(Saved data entries)
* * * * * * *

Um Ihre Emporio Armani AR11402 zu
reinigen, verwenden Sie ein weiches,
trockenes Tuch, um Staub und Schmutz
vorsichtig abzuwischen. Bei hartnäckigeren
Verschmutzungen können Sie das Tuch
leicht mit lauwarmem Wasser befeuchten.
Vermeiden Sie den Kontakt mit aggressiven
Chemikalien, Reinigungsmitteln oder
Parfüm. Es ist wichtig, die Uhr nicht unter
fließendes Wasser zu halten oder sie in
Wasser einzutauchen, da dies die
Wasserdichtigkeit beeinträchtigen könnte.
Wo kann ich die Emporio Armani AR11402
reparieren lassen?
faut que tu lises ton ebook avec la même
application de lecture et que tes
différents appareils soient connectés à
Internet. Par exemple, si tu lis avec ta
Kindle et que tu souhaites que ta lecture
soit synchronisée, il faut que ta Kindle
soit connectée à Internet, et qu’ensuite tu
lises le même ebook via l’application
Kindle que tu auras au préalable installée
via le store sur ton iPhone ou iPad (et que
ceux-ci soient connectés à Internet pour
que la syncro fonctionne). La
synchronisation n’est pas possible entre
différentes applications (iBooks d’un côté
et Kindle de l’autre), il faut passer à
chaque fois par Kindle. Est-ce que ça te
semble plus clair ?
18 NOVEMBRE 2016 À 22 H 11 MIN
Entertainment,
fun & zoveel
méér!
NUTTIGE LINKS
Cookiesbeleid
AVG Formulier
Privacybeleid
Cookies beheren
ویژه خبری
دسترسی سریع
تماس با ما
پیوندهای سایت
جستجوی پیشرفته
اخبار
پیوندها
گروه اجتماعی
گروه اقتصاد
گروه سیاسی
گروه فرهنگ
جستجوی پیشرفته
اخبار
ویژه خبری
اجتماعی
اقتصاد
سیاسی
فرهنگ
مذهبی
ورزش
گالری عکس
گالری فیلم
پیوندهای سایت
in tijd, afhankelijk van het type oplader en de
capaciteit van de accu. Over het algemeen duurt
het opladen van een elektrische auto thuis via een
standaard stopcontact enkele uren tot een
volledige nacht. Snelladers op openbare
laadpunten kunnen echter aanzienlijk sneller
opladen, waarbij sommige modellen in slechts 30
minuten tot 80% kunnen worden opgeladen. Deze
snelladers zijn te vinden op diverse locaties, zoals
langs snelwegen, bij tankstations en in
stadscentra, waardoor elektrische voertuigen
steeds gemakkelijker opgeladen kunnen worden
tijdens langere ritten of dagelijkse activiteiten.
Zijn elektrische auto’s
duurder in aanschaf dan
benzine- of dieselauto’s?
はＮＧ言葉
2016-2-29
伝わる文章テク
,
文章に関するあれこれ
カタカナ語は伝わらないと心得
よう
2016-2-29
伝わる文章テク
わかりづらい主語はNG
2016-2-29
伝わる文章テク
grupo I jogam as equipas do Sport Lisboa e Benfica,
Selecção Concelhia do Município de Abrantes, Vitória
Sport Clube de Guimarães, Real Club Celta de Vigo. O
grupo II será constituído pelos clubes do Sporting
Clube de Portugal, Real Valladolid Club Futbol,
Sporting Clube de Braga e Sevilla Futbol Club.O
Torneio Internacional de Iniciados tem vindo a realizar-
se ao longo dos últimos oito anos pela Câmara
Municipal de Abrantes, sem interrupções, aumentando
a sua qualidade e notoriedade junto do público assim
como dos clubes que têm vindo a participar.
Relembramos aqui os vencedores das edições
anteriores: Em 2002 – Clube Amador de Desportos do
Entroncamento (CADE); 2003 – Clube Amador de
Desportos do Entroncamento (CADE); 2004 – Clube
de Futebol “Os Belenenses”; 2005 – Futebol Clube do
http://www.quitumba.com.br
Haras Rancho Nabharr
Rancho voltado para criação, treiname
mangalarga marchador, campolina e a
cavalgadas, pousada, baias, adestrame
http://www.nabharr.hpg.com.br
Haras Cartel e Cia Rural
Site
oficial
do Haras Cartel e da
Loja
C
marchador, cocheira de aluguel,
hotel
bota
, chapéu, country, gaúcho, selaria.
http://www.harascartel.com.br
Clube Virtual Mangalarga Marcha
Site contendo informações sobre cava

* * * * * * *

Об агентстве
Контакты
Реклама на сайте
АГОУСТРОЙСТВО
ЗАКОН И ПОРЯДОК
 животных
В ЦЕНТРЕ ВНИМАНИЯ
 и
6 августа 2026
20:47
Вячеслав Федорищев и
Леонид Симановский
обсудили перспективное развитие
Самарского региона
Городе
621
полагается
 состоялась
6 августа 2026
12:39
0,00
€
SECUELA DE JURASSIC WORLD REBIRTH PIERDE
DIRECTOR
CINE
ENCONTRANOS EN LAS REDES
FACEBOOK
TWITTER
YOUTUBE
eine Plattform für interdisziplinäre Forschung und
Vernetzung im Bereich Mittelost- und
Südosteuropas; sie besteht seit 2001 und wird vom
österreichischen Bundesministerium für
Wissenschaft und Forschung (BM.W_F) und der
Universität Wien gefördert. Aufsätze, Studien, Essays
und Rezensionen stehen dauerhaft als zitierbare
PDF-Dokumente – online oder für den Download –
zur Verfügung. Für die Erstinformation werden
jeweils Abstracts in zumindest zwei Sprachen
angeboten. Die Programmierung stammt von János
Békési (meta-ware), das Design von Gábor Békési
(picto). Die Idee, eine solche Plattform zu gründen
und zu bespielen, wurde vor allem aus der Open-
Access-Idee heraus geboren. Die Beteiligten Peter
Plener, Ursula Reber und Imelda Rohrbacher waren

* * * * * * *

# [PROBLEM STATEMENT]
Each line that holds the word "Internet" should be extracted from the records.

# [EXPECTED ANSWER]
Internet. Par exemple, si tu lis avec ta
soit connectée à Internet, et qu’ensuite tu
ceux-ci soient connectés à Internet pour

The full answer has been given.